The NAB chairman's arbitrary powers to arrest should be extinguished and a person should only be arrested on orders of the court. To ensure the integrity of the investigation process, the accused should have the right to have legal counsel present during interrogation which should be recorded on video; and NAB officials should be barred by law from making public statements regarding a person until a reference has been filed in court.

NAB should only be authorized to file one reference per case and no supplementary references should be permitted as that merely encourages NAB to engage in roving inquiries that prolong the misery of the accused. Similarly, the remand period in NAB custody should be reduced to 14 days from 90 days as the former provides ample time for the interrogation of the accused whereas the latter serves no purpose but to unfairly punish the accused. Additionally, and in line with Supreme Court judgments, an approver must expressly be required to record his statement in presence of the accused who should be given the opportunity to cross examine.

It is also important that all pending legal proceedings, including convictions under appeal, should be dealt in accordance with the provisions of the amended law to ensure that the pending backlog of more than a thousand Accountability Court cases is disposed of expeditiously and fairly. This would necessarily lead to dismissal of all asset beyond means cases which have been seen to be largely politically motivated.

For the purpose of capacity building and to improve the caliber of NAB’s human resources, officers should be recruited and appointed by the Federal Public Service Commission rather than at the discretion of the chairman of NAB and should be offered regular external and in-house specialized training relevant to their field. The salaries offered to NAB officers must include performance incentives and generally be commensurate with the level of their authority as anything else results in departmental lethargy and breeds corruption. Moreover, like the FIA, NAB can have separate wings to deal with different types of cases (such as: public procurement or land/housing matters).

To ensure expeditious trials, prosecutorial guidelines should be prepared capping the number of witnesses to be examined in court per reference in line with the severity of the offence; and prosecutors should be evaluated on a monthly basis on the basis of demonstrable progress in the cases under their charge. Similarly, departmental guidelines should be framed regarding the seniority of an investigation officer to be appointed in a reference in line with its complexity and the severity of the underlying offence.

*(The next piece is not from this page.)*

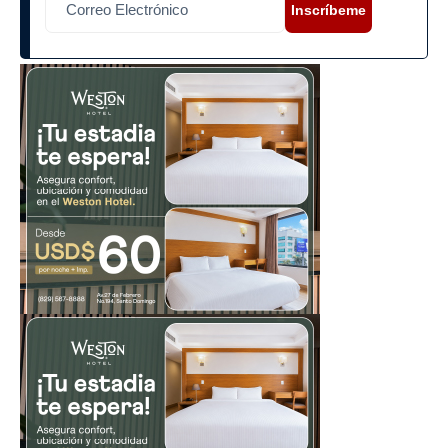
Inscríbeme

Attempts at reforming NAB are usually limited and piecemeal with the political cooperation of the opposition in support of such reforms procured by the pressure of selective accountability. Indeed, new efforts to subvert accountability reforms appear to be already underway. It is worth noting that exactly at the time that certain reform measures and amendments to the NAB Ordinance are being discussed, new references have been filed against the PML-N leadership.

Further, it is deeply concerning that a bill to the Anti Terrorism Act makes violations of orders by the federal government under the UN Security Council Act, 1948 an offence under the Anti Terrorism Act and prosecutable in the Anti Terrorism Courts. The bill makes no attempt to distinguish between violation of orders that may be related to terrorism or terrorism financing and those that may generally comprise violation of sanctions unrelated to terrorism or terrorism financing (for example, trade controls). Being over-broad and vague in nature, such powers are also likely to be misused for political purposes and to stigmatize the accused. Such ostensibly mala fide attempts at 'reform' will invariably be counterproductive and only a holistic approach as outlined above can succeed.

In sum, an accountability process will only be credible if those involved in the process of accountability are themselves held legally accountable. In the absence of the above reforms, convictions and sentences procured by NAB will needlessly continue to be controversial and viewed with suspicion and the citizens of Pakistan will continue to be deprived of the aegis and protection of rule of law.